Nenhum olhar de José Luis Peixoto

He redescubierto hace pocos días a Jose Luis Peixoto (1974 – ), quien a pesar de que estuvo en mi universidad dando una conferencia, no tuve la oportunidad de conocer. Sin embargo, en su blog, que mantuvo aproximadamente un año, tuve la oportunidad de seguir la visita que hizo a México. Parece ser que a Peixoto por naturaleza le atraen esas cosas fantásticas que impregnan la novela Nenhum Olhar (Premio José Saramago 2001). En México fue a ver lucha libre y una mujer, en la FIL de Guadalajara, lloró en su hombro.
En su novela el tiempo parece repetirse, los pensamientos, las situaciones. También parece ser eterno pues el verano y la tierra árida no termina. Esa es una realidad a la que se enfrentan los habitantes de la zona sur de Portugal. Al mismo tiempo presenta a personajes que el lector logra percibir como posibles: los hermanos unidos por un dedo, el gigante, el demonio, el viejo Gabriel, la prostituta ciega o Rafael, el mutilado.
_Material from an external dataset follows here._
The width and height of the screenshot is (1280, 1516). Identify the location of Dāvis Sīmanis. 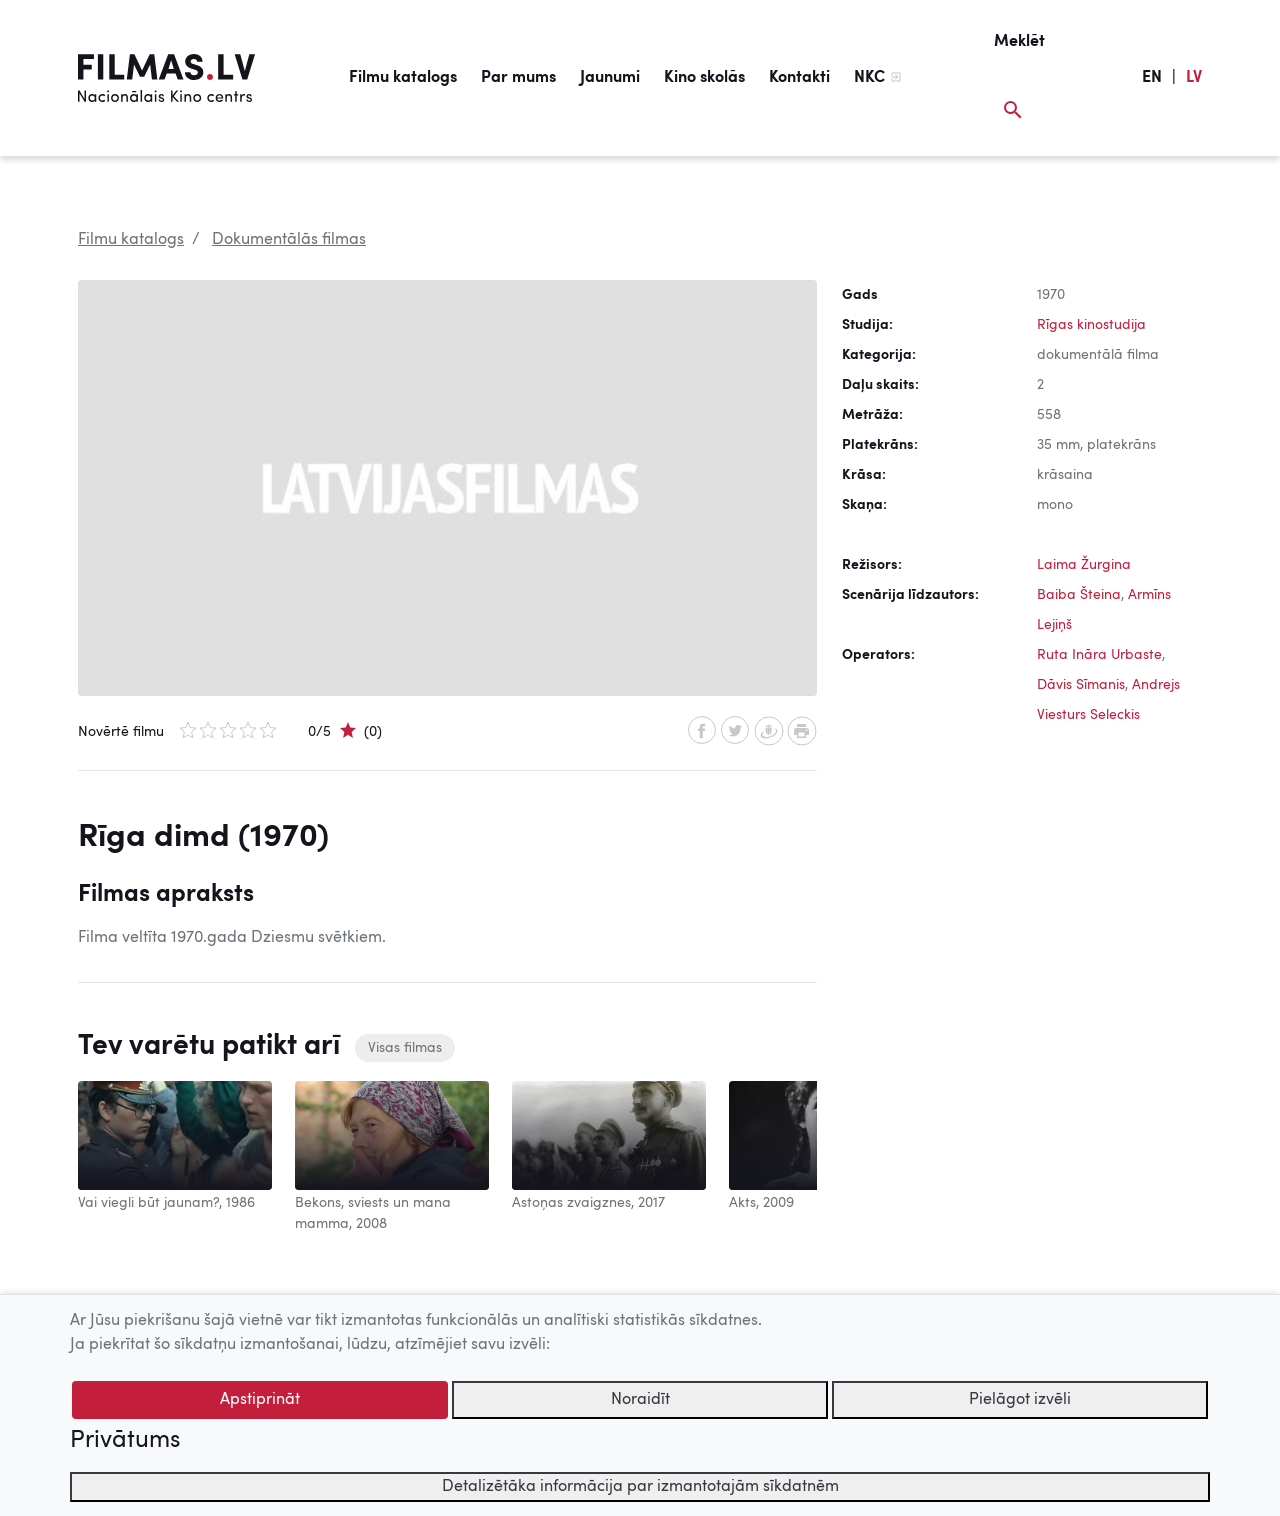
(1081, 685).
De igual modo hay personajes con los que el lector comparte manías y pensamientos, y que por ello, son entrañables; como la familia de José, en especial su hijo y su esposa (quienes viven sin expresar lo que puede ser un amor único pero triste). Aunque la lectura resulta ser muy pesada debido a la atmósfera de completo silencio que crea o, por lo menos, de conversaciones con palabras muy medidas.
De lo que más he disfrutado al leer y releer la novela es el manejo de lenguaje de Peixoto, la forma en que no se limita al dejar fluir el pesamiento de sus personajes, a pesar de ser rurales. El flujo de conciencia de José es una poesía simple y metafísica, cosmogónica, quien es capaz de dejar un testamento mental para su esposa e hijo. Asimismo permite un libre y extraño modo de relacionarse, de convivir, de amar, silencioso y furtivo.
El que varios de los personajes tomen la voz narrativa hace que resulte veloz. Gracias a ello sabemos lo que ocurre en la novela sin embargo, es poco lo que entre ellos logran decirse, si no es por su forma extraña de comunicarse, por ejemplo, a través de platillos exóticos, como lo hace la cocinera, o a través de las miradas, como lo hace la gran mayoría de los personajes.
Miradas perdidas, miradas que atraviesan a la nada, miradas que llegan al vacío, y que nos permiten presenciar, sin que otro estímulo sensitivo intervenga, la llegada de la muerte y el ciclo continuo de la vida, que ocurre todavía sin que nadie lo mire.